Le report du FIMAV a bien sûr bouleversé Jordie Vézina-Levasseur, « mais ça a aussi donné un gros coup à la grande famille du festival », expression qu’on doit prendre au propre comme au figuré.

La directrice des communications est née dans le festival : son père, Michel Levasseur, en est le fondateur et le directeur général artistique. Sa mère, Joanne Vézina, administre la structure et son personnel. « Mais la famille, ce sont aussi les bénévoles, les employés, certains qui sont avec nous depuis 30 ans. Ce sont des gens qui, comme moi, ont grandi avec le festival, les artistes qui ont vu leur carrière prendre leur envol ici, les festivaliers qui reviennent chaque année.

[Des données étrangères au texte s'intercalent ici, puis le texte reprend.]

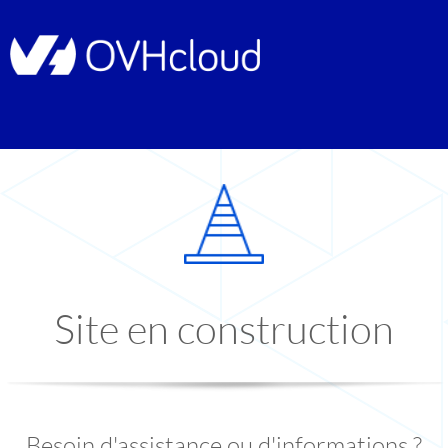
Site en construction
Besoin d'assistance ou d'informations ?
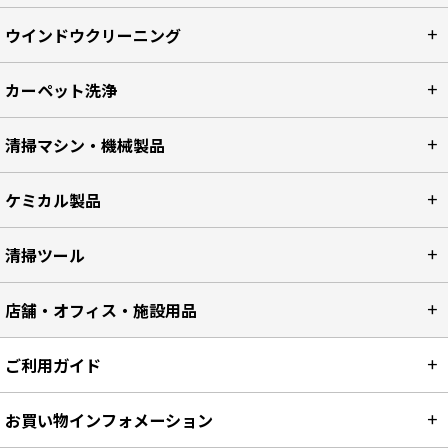
ウインドウクリーニング
カーペット洗浄
清掃マシン・機械製品
ケミカル製品
清掃ツール
店舗・オフィス・施設用品
ご利用ガイド
お買い物インフォメーション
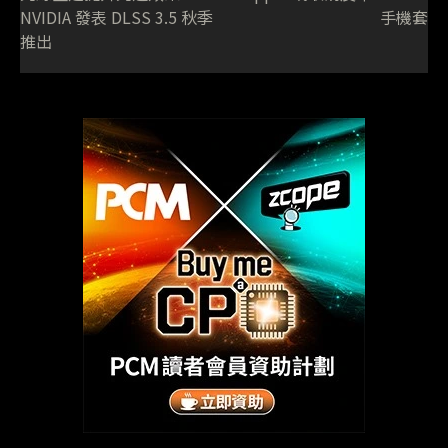
NVIDIA 發表 DLSS 3.5 秋季
手機套
推出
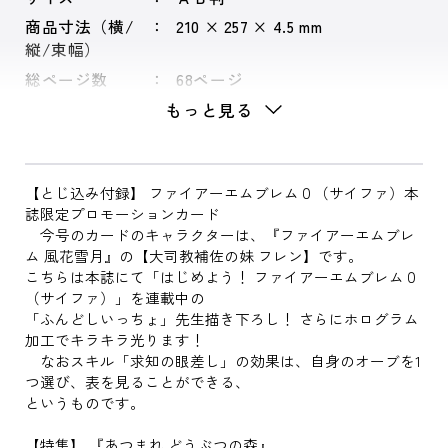
商品寸法（横/
210 × 257 × 4.5 mm
縦/束幅）
総ページ数
68ページ
もっと見る
【とじ込み付録】 ファイアーエムブレム０（サイファ）本
誌限定プロモーションカード
今号のカードのキャラクターは、『ファイアーエムブレ
ム 風花雪月』の【大司教補佐の妹 フレン】です。
こちらは本誌にて「はじめよう！ ファイアーエムブレム０
（サイファ）」を連載中の
「ふんどしいっちょ」先生描き下ろし！ さらにホログラム
加工でキラキラ光ります！
なおスキル「求知の眼差し」の効果は、自身のオーブを1
つ選び、表を見ることができる、
というものです。
【特集】 『あつまれ どうぶつの森』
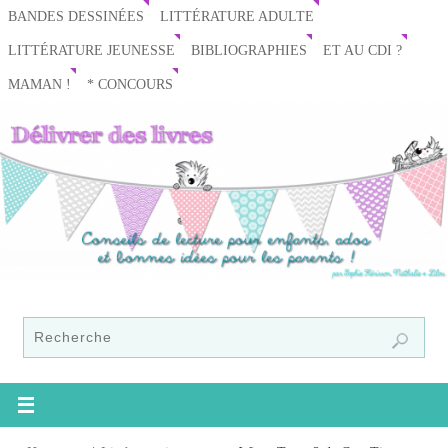
BANDES DESSINÉES
LITTÉRATURE ADULTE
LITTÉRATURE JEUNESSE
BIBLIOGRAPHIES
ET AU CDI ?
MAMAN !
* CONCOURS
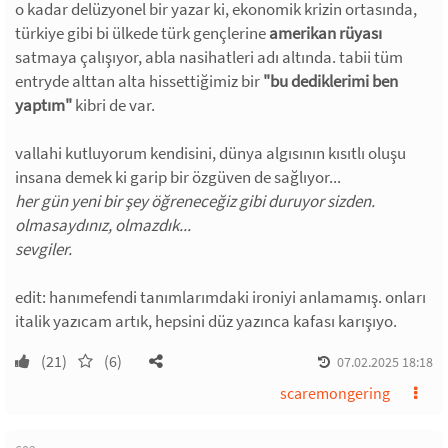
o kadar delüzyonel bir yazar ki, ekonomik krizin ortasında,
türkiye gibi bi ülkede türk gençlerine
amerikan rüyası
satmaya çalışıyor, abla nasihatleri adı altında. tabii tüm
entryde alttan alta hissettiğimiz bir
"bu dediklerimi ben
yaptım"
kibri de var.
vallahi kutluyorum kendisini, dünya algısının kısıtlı oluşu
insana demek ki garip bir özgüven de sağlıyor...
her gün yeni bir şey öğreneceğiz gibi duruyor sizden.
olmasaydınız, olmazdık...
sevgiler.
edit: hanımefendi tanımlarımdaki ironiyi anlamamış. onları
italik yazıcam artık, hepsini düz yazınca kafası karışıyo.
(21)
(6)
07.02.2025 18:18
scaremongering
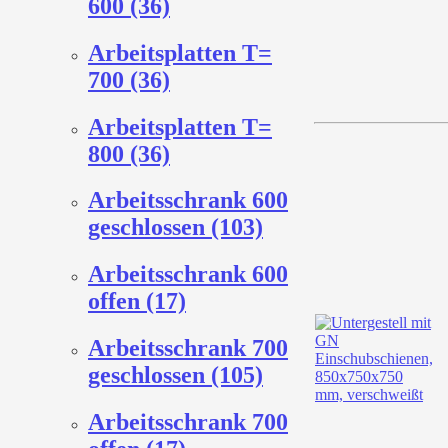
600 (36)
Arbeitsplatten T=
700 (36)
Arbeitsplatten T=
800 (36)
Arbeitsschrank 600
geschlossen (103)
Arbeitsschrank 600
offen (17)
Arbeitsschrank 700
geschlossen (105)
Arbeitsschrank 700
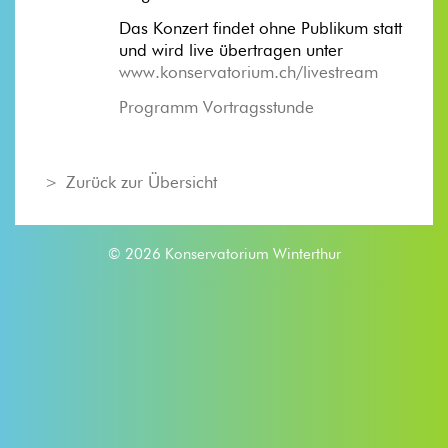
Das Konzert findet ohne Publikum statt
und wird live übertragen unter
www.konservatorium.ch/livestream
Programm Vortragsstunde
Zurück zur Übersicht
© 2026 Konservatorium Winterthur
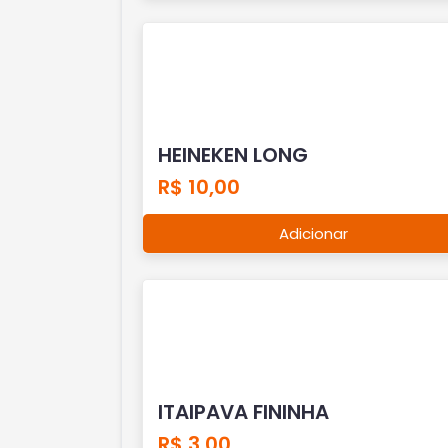
HEINEKEN LONG
R$ 10,00
Adicionar
ITAIPAVA FININHA
R$ 3,00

Parce qu’il y a un gros sentiment d’appartenance autour du FIMAV : si tu viens une fois à Victo, c’est sûr que tu voudras revenir, parce que tu sens qu’il se passe quelque chose ici. »

« Faut dire aussi que [la région du] Centre-du-Québec a beau être très proche des grands centres que sont Montréal et Québec, dans la tête des gens, ce n’est pas une [destination touristique] très exotique comme l’est la Gaspésie, par exemple. » Le FIMAV est un événement pointu avec une proposition avant-gardiste, mais son impact sur le tourisme et l’économie locale est considérable : les trois quarts des festivaliers proviennent de l’extérieur de la région, dont près de 15 % des États-Unis.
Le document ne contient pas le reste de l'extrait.